Réagissant donc à une Chronique où je rapportais une discussion à propos du Christ, que j’ai eue avec ma fille, d’alors cinq ans, Jacques Tiersonnier fit part de sa «déception»: «La finesse de cette intelligence ne rejointelle pas la démarche essentielle de toute l’humanité qui, au cours des siècles, et sous tous les climats, pressentit l’existence d’un absolu au-dessus de leur précarité. Le jour viendra où cette charmante enfant (la lettre date du 22 octobre 2007), au terme de sa recherche, te ramènera à la sérénité d’une adhésion au message chrétien. N’a-t-il pas fait ses preuves, à travers le monde, depuis des siècles, quelle qu’ait pu être la médiocrité de bien des adhérents qui, connaissant la théorie, en esquivent la pratiquent simple et généreuse».

Prenant également sa plume, à la suite de la même Chronique, François de Torquat me fit une catéchèse magistrale que je vous partage sans persiflage: «La foi chrétienne n’est pas une simple opinion, sans fondement et suggérée uniquement par notre éducation, notre esprit social ou l’air du temps. Je pense également que la foi chrétienne n’est pas davantage un savoir de type scientifique dont l’évidence découlerait d’un raisonnement logique ou d’une intuition porteuse de connaissances. Avant tout, je distingue la croyance en un Dieu de la croyance en Jésus-Christ. Ma foi est née de ma rencontre avec le Christ et c’est le Christ qui me conduit à croire en Dieu.
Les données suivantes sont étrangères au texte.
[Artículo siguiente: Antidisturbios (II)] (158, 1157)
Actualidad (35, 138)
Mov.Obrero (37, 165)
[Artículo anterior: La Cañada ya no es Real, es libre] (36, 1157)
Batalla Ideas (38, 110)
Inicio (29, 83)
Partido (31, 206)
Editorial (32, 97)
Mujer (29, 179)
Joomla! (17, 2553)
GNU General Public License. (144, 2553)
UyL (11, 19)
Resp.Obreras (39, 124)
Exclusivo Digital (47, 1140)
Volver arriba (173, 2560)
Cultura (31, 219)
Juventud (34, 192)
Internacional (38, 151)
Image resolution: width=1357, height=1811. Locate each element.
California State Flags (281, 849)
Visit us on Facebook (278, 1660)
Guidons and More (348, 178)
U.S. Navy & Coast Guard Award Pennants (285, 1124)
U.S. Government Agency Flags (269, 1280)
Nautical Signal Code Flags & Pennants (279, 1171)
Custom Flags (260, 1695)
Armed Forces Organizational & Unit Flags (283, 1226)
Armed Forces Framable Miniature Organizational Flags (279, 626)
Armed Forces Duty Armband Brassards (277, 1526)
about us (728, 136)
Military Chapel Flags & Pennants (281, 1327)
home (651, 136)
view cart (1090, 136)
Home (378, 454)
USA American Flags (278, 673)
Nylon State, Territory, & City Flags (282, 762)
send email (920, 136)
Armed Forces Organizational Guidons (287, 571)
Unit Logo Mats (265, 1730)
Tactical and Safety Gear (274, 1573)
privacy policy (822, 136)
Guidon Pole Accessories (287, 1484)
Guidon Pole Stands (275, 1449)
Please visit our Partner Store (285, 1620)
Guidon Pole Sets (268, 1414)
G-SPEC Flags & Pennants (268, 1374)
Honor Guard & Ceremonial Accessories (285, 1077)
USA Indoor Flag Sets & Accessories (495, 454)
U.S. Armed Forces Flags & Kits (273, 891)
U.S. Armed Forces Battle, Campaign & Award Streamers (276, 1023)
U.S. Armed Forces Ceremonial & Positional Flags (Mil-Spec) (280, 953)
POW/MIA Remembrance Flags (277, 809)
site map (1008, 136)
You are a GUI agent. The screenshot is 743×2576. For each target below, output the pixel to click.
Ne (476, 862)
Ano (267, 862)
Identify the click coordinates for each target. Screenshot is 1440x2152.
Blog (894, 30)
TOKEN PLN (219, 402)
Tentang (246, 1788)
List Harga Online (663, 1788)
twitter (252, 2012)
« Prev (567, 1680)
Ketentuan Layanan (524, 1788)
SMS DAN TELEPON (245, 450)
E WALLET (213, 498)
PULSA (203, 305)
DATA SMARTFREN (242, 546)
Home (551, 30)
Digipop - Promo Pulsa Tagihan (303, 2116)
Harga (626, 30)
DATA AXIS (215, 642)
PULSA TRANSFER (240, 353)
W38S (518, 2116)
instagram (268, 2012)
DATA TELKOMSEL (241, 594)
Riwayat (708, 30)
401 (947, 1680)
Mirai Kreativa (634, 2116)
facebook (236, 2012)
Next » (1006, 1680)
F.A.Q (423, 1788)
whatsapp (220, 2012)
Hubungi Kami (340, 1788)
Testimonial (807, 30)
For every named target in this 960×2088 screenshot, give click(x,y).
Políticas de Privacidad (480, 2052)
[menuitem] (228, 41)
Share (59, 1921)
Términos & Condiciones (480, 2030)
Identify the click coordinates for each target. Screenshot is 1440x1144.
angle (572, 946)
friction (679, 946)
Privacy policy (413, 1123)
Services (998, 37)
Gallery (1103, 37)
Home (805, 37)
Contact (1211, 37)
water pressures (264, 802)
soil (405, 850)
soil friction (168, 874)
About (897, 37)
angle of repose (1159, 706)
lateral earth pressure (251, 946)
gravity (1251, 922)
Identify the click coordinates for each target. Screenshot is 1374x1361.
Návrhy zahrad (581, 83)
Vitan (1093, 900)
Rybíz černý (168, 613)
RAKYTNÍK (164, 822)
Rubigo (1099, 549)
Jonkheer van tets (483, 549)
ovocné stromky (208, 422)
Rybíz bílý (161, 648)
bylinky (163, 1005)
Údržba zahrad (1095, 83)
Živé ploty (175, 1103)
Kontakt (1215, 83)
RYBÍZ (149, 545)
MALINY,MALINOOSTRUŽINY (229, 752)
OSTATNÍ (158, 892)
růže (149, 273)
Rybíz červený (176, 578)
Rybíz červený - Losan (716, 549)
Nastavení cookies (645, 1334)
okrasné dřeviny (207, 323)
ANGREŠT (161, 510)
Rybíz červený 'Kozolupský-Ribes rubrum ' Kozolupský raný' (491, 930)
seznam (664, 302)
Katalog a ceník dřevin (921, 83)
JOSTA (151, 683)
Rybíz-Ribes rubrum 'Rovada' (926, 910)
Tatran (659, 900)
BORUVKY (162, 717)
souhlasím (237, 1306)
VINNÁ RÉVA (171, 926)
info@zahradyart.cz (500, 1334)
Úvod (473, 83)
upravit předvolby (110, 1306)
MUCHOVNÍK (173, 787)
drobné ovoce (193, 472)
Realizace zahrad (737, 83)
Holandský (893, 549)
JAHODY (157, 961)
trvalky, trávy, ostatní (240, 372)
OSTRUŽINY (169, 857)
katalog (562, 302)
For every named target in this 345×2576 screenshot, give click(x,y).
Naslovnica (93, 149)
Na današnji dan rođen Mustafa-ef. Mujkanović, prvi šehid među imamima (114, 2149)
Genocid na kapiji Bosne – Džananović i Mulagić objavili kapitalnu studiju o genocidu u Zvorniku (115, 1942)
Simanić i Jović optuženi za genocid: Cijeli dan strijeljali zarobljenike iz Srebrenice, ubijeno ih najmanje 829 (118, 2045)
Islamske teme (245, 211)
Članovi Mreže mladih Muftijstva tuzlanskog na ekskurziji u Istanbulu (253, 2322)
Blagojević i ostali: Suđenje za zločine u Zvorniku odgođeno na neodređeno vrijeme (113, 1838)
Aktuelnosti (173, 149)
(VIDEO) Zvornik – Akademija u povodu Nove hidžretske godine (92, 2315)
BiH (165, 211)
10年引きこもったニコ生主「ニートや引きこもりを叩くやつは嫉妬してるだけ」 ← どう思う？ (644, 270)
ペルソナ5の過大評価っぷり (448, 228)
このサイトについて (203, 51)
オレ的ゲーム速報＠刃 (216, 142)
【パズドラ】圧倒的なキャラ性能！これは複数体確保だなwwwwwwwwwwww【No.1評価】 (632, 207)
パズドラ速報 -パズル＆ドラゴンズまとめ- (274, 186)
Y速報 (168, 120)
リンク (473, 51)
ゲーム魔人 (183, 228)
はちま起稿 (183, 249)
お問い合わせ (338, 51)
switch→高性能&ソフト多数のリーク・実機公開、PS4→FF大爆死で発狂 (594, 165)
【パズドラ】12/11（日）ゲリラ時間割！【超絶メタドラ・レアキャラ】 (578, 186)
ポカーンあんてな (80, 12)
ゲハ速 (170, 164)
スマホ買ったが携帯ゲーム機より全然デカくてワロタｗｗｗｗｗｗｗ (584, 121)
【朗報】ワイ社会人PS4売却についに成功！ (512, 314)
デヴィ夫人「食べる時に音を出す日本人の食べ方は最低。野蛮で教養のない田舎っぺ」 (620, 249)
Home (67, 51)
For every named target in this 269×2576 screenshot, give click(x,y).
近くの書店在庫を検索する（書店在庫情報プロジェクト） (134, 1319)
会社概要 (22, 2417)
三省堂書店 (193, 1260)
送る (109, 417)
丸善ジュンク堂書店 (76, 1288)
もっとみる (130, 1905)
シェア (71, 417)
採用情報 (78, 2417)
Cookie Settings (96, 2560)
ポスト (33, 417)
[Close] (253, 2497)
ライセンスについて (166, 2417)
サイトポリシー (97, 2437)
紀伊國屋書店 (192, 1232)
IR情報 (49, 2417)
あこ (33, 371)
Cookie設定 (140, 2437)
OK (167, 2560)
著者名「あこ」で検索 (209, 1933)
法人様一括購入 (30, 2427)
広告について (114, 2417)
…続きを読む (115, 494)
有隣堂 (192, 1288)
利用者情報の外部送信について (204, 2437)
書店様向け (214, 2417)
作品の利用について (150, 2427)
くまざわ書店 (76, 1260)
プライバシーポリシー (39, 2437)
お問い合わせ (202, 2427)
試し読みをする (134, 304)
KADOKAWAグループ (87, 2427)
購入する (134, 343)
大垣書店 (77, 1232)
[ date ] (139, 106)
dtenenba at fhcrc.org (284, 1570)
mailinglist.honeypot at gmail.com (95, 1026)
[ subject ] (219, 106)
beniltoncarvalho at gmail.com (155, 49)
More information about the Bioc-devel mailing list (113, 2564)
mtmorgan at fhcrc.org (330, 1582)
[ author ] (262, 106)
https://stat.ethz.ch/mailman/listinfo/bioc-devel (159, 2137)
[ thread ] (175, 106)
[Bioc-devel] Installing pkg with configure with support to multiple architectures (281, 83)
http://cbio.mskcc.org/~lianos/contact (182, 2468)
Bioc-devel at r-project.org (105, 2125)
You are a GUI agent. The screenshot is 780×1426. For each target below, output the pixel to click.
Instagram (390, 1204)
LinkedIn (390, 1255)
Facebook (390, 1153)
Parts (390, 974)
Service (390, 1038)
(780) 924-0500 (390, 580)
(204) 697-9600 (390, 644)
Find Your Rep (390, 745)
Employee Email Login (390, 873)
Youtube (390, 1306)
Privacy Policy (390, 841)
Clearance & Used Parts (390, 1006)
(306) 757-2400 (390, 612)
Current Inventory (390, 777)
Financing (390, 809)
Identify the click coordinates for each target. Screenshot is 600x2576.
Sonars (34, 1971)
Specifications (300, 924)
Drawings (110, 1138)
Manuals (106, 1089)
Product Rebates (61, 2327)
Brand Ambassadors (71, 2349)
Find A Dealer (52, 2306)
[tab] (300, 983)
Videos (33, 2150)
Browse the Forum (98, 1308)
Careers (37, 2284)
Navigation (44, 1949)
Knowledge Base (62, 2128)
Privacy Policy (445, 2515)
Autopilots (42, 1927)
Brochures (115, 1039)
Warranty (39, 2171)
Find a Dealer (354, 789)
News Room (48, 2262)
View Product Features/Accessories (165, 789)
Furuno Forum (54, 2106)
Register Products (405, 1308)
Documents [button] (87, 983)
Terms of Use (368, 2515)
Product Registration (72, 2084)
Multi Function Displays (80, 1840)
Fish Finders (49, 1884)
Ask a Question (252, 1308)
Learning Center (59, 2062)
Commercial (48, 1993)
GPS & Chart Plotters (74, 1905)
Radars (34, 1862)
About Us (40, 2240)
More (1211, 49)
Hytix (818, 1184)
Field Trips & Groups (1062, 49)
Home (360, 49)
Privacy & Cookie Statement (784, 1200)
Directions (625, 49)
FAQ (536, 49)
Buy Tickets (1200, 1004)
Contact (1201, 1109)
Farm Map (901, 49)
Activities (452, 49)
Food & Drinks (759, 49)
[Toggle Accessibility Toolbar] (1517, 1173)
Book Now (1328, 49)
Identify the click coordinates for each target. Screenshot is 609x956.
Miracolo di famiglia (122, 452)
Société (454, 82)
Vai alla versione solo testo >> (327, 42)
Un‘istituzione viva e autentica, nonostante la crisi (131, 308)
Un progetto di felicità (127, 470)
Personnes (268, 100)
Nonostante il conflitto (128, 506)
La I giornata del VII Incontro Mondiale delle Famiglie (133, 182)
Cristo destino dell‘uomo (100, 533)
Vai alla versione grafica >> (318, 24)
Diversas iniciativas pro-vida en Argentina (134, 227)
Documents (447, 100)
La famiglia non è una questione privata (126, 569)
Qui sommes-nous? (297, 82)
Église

En dehors de ce cheminement, j’aurais beaucoup de peine à croire en un Dieu lointain et impersonnel, tirant les ficelles de la marionnette que je serais et agissant à la manière d’un destin implacable qui nierait ma liberté et s’imposerait à la manière d’une tyrannie implacable. Quant au Dieu des philosophes, il interpelle ma raison mais n’engage pas ma vie. Ce qui ne veut pas dire que la foi supprime ou sous-estime la raison. Il est plutôt intelligent de croire. Car croire sans réflexion conduit à vivre à la surface de son être, à suivre sa seule affectivité, ce qui mène à bien de folies. Et la raison seule et la science seule ne répondent pas à toutes les interrogations que nous nous posons sur le sens de la vie et le sens de la mort. Non, Jésus Christ n’est pas une invention de l’homme : il fait partie de l’histoire des hommes, au même titre que Pascal, Gandhi ou Mandela. Le problème est non pas d’affirmer qu’il a bien vécu en Palestine et a été crucifié sur une croix, mais qu’il est Fils de Dieu, Dieu fait homme. La Foi chrétienne s’exprime dans l’affirmation que Jésus de Nazareth est le Messie, le Christ, Dieu parmi nous. Les arguments ne manquent pas, mais ne suffisent pas à conduire à une évidence expérimentale… La foi est une adhésion libre à un appel entendu et reconnu comme une réponse aux aspirations fondamentales de l’homme dans sa recherche du sens de l’existence et donc du sens de la mort. Ainsi, la foi n’est pas d’abord un acquiescement à des vérités, mais c’est avant tout donner sa confiance à quelqu’un en qui je peux avoir foi pour le présent et pour l’avenir. Cette confiance ne se commande pas: elle ne peut être qu’un acte de ma liberté.

Le mystère demeure, mais comme dit le philosophe Jean Guitton, «Entre le hasard et le mystère, je choisis le mystère». Ainsi, la foi chrétienne se vit au jour le jour, avec nos doutes et nos faiblesses, nos peurs et nos espérances. La foi relève du mystère de l’amour, et l’amour authentique est toujours un défi à notre raison. En ce sens, il me semble plus difficile de vivre en chrétien que de s’affirmer athée». Le mystère du Christ, «mourant sur la croix, donnant la vie, transformant le péché en pardon, la mort en résurrection, la peur en confiance». Message sans doute généreux, mais tellement alambiqué. LE Mystère?